Task brief - In the entries below, count the lines that include the word "Bridge" and reply with the number alone.

··········

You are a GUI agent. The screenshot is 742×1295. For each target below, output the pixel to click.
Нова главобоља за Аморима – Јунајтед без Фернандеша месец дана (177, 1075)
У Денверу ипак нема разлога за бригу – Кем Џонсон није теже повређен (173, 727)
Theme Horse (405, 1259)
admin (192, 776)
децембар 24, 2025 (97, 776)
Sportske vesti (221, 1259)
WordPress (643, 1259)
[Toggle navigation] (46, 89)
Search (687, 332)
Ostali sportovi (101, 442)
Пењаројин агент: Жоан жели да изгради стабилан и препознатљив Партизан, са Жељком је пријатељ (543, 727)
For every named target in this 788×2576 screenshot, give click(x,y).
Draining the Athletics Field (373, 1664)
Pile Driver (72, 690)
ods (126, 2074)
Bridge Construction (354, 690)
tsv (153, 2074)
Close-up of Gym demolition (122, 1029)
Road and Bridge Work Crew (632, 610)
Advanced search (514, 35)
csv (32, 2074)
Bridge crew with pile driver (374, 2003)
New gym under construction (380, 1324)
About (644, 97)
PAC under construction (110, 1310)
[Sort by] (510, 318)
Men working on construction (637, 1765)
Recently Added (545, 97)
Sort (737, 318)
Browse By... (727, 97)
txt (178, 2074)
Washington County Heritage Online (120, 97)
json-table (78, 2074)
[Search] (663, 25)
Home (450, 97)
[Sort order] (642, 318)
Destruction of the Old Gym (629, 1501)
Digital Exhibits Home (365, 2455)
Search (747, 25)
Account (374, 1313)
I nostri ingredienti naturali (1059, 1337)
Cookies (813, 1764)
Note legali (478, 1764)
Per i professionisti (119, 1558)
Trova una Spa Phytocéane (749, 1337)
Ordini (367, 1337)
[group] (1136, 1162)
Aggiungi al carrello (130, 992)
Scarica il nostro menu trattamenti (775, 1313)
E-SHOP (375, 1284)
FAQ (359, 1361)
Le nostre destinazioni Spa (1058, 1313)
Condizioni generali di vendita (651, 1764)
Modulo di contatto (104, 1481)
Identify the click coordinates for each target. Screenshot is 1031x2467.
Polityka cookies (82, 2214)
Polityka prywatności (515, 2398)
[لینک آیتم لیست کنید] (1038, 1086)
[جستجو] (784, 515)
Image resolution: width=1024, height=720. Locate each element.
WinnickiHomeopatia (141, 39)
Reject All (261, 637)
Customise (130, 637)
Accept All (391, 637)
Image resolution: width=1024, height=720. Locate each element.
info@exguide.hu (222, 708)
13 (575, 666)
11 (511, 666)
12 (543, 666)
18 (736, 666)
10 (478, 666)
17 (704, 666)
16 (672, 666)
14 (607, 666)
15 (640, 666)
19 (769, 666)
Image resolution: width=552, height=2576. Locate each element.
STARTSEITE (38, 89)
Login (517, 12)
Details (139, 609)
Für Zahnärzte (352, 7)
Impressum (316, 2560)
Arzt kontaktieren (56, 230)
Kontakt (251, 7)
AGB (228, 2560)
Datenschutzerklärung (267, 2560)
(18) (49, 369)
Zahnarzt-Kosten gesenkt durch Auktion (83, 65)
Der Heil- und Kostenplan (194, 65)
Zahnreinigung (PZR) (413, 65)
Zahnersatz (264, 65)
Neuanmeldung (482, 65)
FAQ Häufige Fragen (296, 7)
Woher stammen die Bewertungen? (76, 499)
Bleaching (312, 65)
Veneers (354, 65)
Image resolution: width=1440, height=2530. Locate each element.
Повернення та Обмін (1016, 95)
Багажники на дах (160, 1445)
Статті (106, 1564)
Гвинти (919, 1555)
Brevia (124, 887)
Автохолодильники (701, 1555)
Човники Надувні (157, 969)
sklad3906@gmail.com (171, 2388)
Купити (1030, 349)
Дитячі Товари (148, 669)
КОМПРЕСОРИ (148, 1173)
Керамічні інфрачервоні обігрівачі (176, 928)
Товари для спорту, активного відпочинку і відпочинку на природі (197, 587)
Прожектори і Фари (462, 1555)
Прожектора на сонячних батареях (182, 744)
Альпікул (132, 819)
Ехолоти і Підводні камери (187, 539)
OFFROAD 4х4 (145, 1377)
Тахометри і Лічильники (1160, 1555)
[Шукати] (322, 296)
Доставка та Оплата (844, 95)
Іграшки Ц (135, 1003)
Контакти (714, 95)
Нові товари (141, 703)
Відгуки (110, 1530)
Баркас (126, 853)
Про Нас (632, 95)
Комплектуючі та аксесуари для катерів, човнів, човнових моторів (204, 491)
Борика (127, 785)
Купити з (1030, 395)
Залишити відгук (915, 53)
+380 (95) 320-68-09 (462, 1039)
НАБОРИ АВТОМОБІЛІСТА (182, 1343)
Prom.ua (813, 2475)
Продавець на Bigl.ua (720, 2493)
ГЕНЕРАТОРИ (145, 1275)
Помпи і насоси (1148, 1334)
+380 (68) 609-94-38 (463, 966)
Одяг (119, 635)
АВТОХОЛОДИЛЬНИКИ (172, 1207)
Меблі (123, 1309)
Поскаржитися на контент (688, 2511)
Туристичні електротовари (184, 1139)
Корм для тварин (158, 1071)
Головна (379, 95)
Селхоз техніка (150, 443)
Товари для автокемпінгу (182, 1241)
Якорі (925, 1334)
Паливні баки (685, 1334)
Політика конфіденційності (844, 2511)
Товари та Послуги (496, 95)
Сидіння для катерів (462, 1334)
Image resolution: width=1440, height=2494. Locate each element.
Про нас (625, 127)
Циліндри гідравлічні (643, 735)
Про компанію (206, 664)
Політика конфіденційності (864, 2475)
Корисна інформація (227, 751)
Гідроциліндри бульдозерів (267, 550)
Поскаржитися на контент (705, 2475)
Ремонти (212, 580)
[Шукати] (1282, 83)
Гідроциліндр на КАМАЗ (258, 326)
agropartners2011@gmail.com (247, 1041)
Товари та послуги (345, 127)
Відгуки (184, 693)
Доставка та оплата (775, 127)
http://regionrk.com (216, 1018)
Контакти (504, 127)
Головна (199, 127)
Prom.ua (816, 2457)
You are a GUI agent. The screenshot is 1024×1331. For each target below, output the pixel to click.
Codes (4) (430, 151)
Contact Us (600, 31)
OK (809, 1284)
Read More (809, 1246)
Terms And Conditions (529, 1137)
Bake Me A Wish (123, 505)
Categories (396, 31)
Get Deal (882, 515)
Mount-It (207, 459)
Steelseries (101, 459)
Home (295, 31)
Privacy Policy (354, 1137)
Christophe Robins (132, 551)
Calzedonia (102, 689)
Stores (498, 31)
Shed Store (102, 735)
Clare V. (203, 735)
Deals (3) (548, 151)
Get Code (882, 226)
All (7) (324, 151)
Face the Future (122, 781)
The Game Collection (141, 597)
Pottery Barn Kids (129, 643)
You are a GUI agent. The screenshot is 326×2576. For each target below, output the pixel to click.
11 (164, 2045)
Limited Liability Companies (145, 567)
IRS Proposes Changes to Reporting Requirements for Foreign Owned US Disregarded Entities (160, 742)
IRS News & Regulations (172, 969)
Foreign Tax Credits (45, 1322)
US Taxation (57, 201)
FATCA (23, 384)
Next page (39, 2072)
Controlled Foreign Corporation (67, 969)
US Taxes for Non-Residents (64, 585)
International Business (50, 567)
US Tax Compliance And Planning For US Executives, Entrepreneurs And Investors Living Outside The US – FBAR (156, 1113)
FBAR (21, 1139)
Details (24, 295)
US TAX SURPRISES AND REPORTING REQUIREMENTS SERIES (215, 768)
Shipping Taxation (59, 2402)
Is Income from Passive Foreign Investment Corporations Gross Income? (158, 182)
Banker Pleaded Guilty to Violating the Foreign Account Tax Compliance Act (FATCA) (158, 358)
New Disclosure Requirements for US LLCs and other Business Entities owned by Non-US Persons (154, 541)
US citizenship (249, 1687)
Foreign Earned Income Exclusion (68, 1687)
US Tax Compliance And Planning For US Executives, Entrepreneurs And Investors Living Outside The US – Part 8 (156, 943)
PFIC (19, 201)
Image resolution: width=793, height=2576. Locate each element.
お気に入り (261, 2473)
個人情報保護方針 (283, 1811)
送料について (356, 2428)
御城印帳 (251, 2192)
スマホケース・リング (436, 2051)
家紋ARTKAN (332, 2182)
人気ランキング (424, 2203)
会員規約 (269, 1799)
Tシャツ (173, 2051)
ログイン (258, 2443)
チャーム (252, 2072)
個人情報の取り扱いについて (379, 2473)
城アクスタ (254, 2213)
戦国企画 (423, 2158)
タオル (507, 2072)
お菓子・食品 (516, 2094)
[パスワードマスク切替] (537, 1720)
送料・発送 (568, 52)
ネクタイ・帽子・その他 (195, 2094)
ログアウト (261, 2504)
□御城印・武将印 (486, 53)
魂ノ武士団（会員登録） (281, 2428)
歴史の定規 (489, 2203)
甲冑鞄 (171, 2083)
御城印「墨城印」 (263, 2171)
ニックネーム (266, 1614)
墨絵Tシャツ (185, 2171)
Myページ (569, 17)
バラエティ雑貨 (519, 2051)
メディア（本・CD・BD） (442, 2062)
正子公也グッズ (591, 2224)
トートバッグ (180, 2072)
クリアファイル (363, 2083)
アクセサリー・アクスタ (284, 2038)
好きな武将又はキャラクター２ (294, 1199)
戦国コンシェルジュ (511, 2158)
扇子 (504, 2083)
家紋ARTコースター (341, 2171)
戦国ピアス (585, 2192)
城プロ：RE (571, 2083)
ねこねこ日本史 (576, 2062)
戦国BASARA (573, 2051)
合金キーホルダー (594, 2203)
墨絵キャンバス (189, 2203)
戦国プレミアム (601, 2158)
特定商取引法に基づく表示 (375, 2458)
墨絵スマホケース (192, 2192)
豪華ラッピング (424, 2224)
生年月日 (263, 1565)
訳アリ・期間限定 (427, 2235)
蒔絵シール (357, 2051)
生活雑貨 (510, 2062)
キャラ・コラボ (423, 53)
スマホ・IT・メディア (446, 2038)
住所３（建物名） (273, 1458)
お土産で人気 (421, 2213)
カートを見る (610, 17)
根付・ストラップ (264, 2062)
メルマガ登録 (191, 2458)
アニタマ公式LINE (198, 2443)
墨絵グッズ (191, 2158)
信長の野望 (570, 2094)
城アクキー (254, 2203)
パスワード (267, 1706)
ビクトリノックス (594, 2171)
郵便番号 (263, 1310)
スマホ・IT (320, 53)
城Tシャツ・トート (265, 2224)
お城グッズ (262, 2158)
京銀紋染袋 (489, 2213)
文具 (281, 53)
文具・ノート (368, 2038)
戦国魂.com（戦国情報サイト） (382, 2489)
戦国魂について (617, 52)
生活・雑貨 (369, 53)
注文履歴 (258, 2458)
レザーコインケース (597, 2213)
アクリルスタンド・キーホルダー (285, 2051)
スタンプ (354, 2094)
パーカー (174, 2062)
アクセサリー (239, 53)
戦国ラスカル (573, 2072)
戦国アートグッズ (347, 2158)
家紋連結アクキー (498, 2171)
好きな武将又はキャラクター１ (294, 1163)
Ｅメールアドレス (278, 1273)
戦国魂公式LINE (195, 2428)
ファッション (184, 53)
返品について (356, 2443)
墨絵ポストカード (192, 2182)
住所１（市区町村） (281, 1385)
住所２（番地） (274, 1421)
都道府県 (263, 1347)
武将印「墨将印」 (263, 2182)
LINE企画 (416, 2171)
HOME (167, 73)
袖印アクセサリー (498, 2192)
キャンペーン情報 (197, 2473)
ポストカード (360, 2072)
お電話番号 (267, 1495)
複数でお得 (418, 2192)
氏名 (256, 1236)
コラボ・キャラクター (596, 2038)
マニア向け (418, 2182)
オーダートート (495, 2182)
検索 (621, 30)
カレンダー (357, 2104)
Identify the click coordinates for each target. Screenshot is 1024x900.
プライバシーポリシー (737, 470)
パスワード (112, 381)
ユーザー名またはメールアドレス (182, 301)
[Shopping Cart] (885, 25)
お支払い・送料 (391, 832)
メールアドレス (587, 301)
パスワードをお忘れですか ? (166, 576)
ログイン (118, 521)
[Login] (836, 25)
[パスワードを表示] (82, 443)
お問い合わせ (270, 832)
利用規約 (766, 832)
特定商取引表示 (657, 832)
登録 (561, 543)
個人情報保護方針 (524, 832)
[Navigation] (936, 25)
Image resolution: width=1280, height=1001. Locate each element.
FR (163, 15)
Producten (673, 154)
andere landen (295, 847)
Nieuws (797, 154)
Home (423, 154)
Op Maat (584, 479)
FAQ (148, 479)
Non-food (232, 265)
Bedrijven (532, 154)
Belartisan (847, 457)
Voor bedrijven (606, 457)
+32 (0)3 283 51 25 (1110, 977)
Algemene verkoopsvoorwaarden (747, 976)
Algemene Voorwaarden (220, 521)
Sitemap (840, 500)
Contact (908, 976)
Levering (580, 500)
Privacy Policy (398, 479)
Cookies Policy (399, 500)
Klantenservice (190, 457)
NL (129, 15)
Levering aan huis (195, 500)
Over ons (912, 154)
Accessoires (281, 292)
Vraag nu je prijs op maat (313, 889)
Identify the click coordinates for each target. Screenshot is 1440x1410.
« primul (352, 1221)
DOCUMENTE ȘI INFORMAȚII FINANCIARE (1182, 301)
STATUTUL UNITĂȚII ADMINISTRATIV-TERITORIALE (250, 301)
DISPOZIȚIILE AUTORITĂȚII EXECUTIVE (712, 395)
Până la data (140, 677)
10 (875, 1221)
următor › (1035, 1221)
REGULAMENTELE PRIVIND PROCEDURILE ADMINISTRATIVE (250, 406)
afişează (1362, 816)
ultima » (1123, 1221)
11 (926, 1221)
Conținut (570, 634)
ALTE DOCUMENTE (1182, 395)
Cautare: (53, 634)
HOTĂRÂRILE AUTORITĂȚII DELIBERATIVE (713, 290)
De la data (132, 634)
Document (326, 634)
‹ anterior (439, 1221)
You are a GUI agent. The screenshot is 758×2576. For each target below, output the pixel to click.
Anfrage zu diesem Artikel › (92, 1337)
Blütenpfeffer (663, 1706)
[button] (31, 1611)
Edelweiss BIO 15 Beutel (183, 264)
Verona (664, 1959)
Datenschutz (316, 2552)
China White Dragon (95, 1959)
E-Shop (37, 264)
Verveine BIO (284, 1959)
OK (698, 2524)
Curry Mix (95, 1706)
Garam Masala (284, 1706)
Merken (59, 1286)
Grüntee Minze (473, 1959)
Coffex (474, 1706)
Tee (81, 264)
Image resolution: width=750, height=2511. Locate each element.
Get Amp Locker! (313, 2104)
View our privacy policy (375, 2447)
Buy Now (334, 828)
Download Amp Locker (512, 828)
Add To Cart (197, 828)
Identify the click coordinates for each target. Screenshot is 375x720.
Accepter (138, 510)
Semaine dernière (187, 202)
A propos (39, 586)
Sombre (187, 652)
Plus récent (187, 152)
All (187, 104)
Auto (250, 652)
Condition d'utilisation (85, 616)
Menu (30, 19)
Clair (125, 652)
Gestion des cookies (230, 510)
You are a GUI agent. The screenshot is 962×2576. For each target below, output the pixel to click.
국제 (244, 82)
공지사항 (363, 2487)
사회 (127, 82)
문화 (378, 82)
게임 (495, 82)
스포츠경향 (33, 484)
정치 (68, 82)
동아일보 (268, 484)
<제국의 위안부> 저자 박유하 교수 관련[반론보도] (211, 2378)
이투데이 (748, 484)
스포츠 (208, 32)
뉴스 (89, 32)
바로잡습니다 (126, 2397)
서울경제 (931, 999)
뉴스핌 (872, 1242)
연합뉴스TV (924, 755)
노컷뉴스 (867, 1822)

··········

Response to this exercise - 3